Presseberichten zufolge hatte Regierungschef Ahmet Davutoglu auf dem Rückflug aus Brüssel am Dienstag vor Journalisten gesagt, Ankara wolle all jene Flüchtlinge zurücknehmen, die es seit dem 29. November nach Griechenland geschafft haben. An dem Tag war ein EU-Türkei-Aktionsplan gestartet worden, der allerdings noch keine Rücknahme aller Flüchtlinge vorsah.

Was die Türkei fordert

Diesen Vorschlag hatte Davutoglu erst auf dem EU-Gipfel am Montag präsentiert. Im Gegenzug verlangt Ankara, dass die EU der Türkei für jeden zurückgenommenen Syrer einen schon im Land lebenden Syrer abnimmt. Darüber hinaus will die Türkei drei Milliarden Euro zusätzlich zur Versorgung der Flüchtlinge, Visafreiheit für ihre Bürger schon ab Juni und die Eröffnung neuer Kapitel in den EU-Beitrittsverhandlungen.

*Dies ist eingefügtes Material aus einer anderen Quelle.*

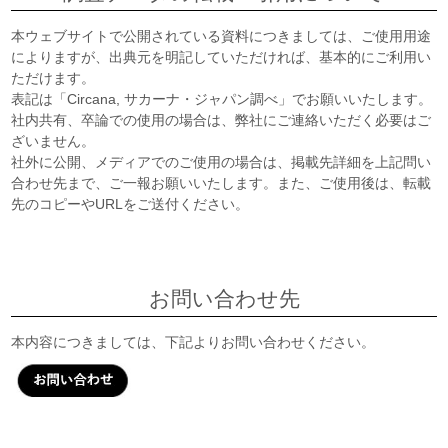
本ウェブサイトで公開されている資料につきましては、ご使用用途
によりますが、出典元を明記していただければ、基本的にご利用い
ただけます。
表記は「Circana, サカーナ・ジャパン調べ」でお願いいたします。
社内共有、卒論での使用の場合は、弊社にご連絡いただく必要はご
ざいません。
社外に公開、メディアでのご使用の場合は、掲載先詳細を上記問い
合わせ先まで、ご一報お願いいたします。また、ご使用後は、転載
先のコピーやURLをご送付ください。
お問い合わせ先
本内容につきましては、下記よりお問い合わせください。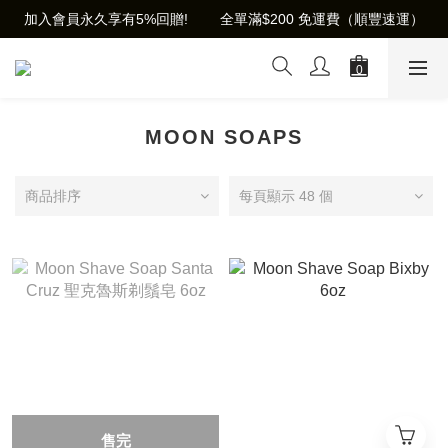
加入會員永久享有5%回贈!        全單滿$200 免運費（順豐速運）
MOON SOAPS
商品排序
每頁顯示 48 個
售完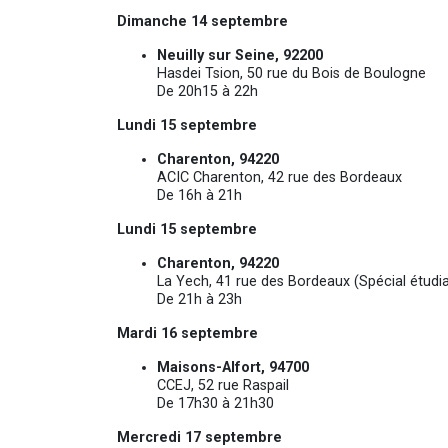
Dimanche 14 septembre
Neuilly sur Seine, 92200
Hasdei Tsion, 50 rue du Bois de Boulogne
De 20h15 à 22h
Lundi 15 septembre
Charenton, 94220
ACIC Charenton, 42 rue des Bordeaux
De 16h à 21h
Lundi 15 septembre
Charenton, 94220
La Yech, 41 rue des Bordeaux (Spécial étudi
De 21h à 23h
Mardi 16 septembre
Maisons-Alfort, 94700
CCEJ, 52 rue Raspail
De 17h30 à 21h30
Mercredi 17 septembre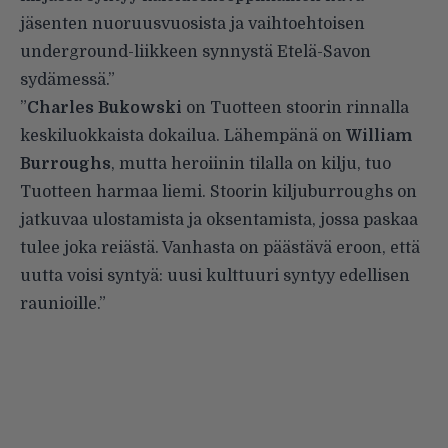
jäsenten nuoruusvuosista ja vaihtoehtoisen
underground-liikkeen synnystä Etelä-Savon
sydämessä.”
”
Charles Bukowski
on Tuotteen stoorin rinnalla
keskiluokkaista dokailua. Lähempänä on
William
Burroughs
, mutta heroiinin tilalla on kilju, tuo
Tuotteen harmaa liemi. Stoorin kiljuburroughs on
jatkuvaa ulostamista ja oksentamista, jossa paskaa
tulee joka reiästä. Vanhasta on päästävä eroon, että
uutta voisi syntyä: uusi kulttuuri syntyy edellisen
raunioille.”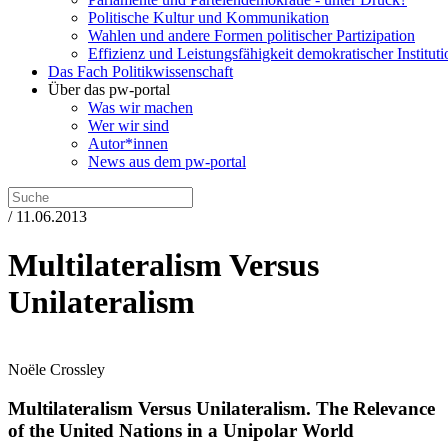
Politische Kultur und Kommunikation
Wahlen und andere Formen politischer Partizipation
Effizienz und Leistungsfähigkeit demokratischer Institut
Das Fach Politikwissenschaft
Über das pw-portal
Was wir machen
Wer wir sind
Autor*innen
News aus dem pw-portal
/ 11.06.2013
Multilateralism Versus
Unilateralism
Noële Crossley
Multilateralism Versus Unilateralism.
The Relevance
of the United Nations in a Unipolar World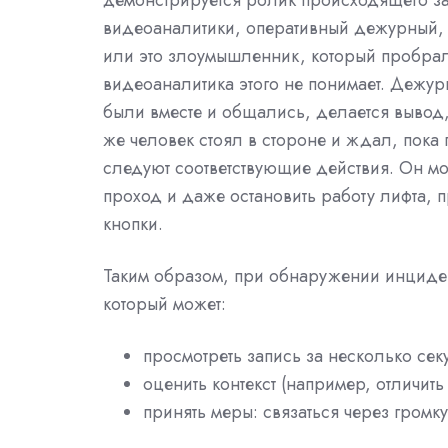
демонстрируется ролик происходящего за 
видеоаналитики, оперативный дежурный, к
или это злоумышленник, который пробралс
видеоаналитика этого не понимает. Дежур
были вместе и общались, делается вывод, 
же человек стоял в стороне и ждал, пока 
следуют соответствующие действия. Он м
проход и даже остановить работу лифта, 
кнопки.
Таким образом, при обнаружении инцидент
который может:
просмотреть запись за несколько сек
оценить контекст (например, отличить
принять меры: связаться через громк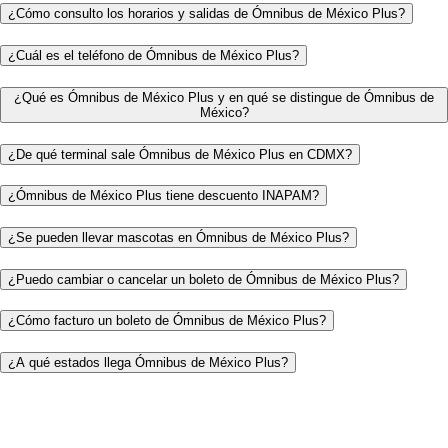
¿Cómo consulto los horarios y salidas de Ómnibus de México Plus?
¿Cuál es el teléfono de Ómnibus de México Plus?
¿Qué es Ómnibus de México Plus y en qué se distingue de Ómnibus de
México?
¿De qué terminal sale Ómnibus de México Plus en CDMX?
¿Ómnibus de México Plus tiene descuento INAPAM?
¿Se pueden llevar mascotas en Ómnibus de México Plus?
¿Puedo cambiar o cancelar un boleto de Ómnibus de México Plus?
¿Cómo facturo un boleto de Ómnibus de México Plus?
¿A qué estados llega Ómnibus de México Plus?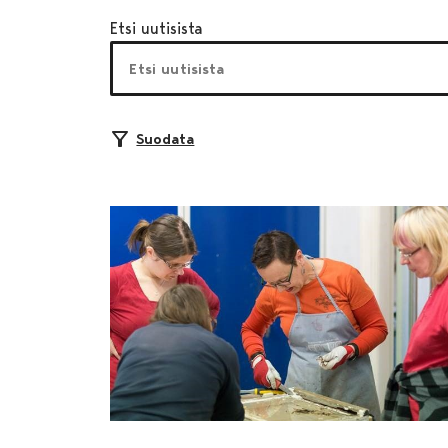
Etsi uutisista
Suodata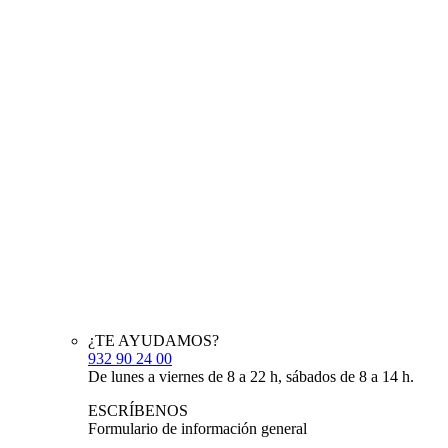
¿TE AYUDAMOS?
932 90 24 00
De lunes a viernes de 8 a 22 h, sábados de 8 a 14 h.
ESCRÍBENOS
Formulario de información general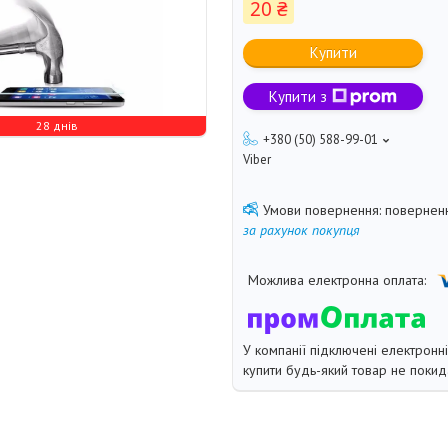
20 ₴
Купити
Купити з
28 днів
+380 (50) 588-99-01
Viber
поверненн
за рахунок покупця
У компанії підключені електронн
купити будь-який товар не покид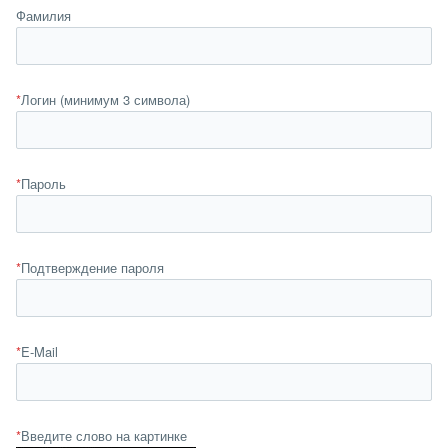
Фамилия
*
Логин (минимум 3 символа)
*
Пароль
*
Подтверждение пароля
*
E-Mail
*
Введите слово на картинке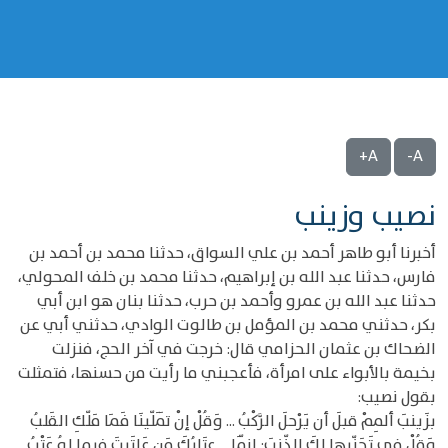
A+
A-
نصيب وزينب
أخبرنا أبو طاهر أحمد بن علي السواق، حدثنا محمد بن أحمد بن
فارس، حدثنا عبد الله بن إبراهيم، حدثنا محمد بن خلف المحولي،
حدثنا عبد الله بن عمرو وأحمد بن حرب، حدثنا بنان هو ابن أبي
بكر، حدثني محمد بن المؤمل بن طالوت الوادي، حدثني أبي عن
الضحاك بن عثمان الحزامي قال: خرجت في آخر الحج، فنزلت
بخيمة بالأبواء على امرأة، فأعجبني ما رأيت من حسنها، فتمثلت
بقول نصيب:
بزَينبَ ألمِمْ قبلَ أن يَرْحلَ الرَّكْبُ ... وَقُلْ إنْ تَمَلّينَا فَمَا مَلّكِ القَلبُ
وَقُلْ في تَجَنّيها لكَ الذّنبَ: إنّمَا ... عِتَابُكَ مَن عَاتَبتَ فيما لهُ عَتْبُ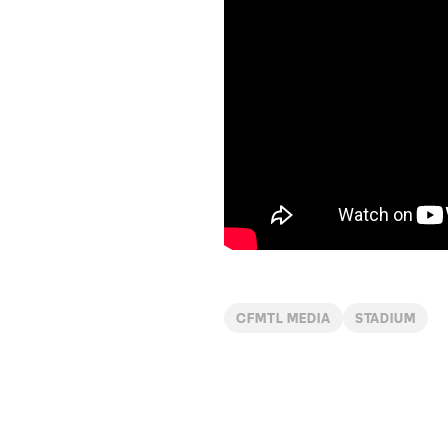
CFMTL MEDIA
STADIUM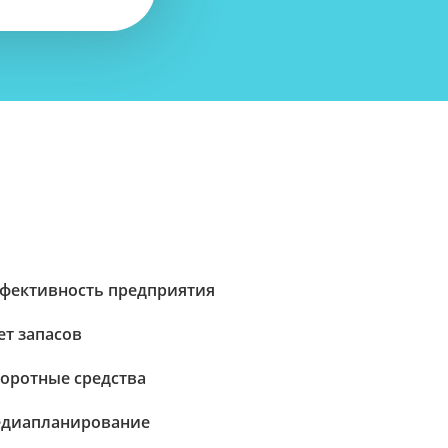
фективность предприятия
ет запасов
оротные средства
диапланирование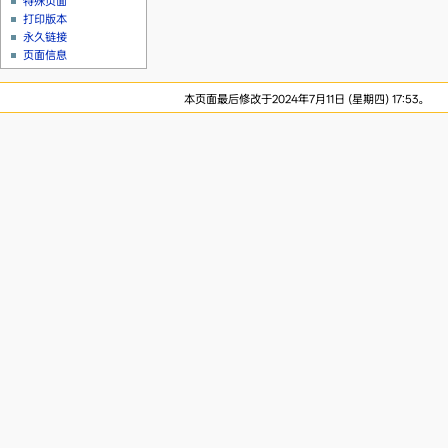
特殊页面
打印版本
永久链接
页面信息
本页面最后修改于2024年7月11日 (星期四) 17:53。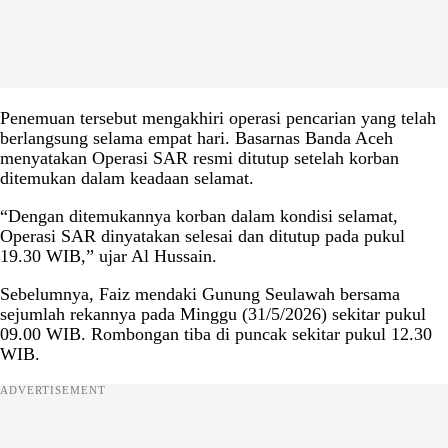
Penemuan tersebut mengakhiri operasi pencarian yang telah
berlangsung selama empat hari. Basarnas Banda Aceh
menyatakan Operasi SAR resmi ditutup setelah korban
ditemukan dalam keadaan selamat.
“Dengan ditemukannya korban dalam kondisi selamat,
Operasi SAR dinyatakan selesai dan ditutup pada pukul
19.30 WIB,” ujar Al Hussain.
Sebelumnya, Faiz mendaki Gunung Seulawah bersama
sejumlah rekannya pada Minggu (31/5/2026) sekitar pukul
09.00 WIB. Rombongan tiba di puncak sekitar pukul 12.30
WIB.
ADVERTISEMENT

Beim Gipfel am Montag hatten sich die EU-Staats- und -Regierungschefs noch nicht auf den Plan eingelassen - bis zum nächsten Gipfel in einer Woche sollen noch Unklarheiten beseitigt werden. Es gibt allerdings grundlegende Vorbehalte von mehreren Ländern, der Türkei alle Wünsche zu erfüllen.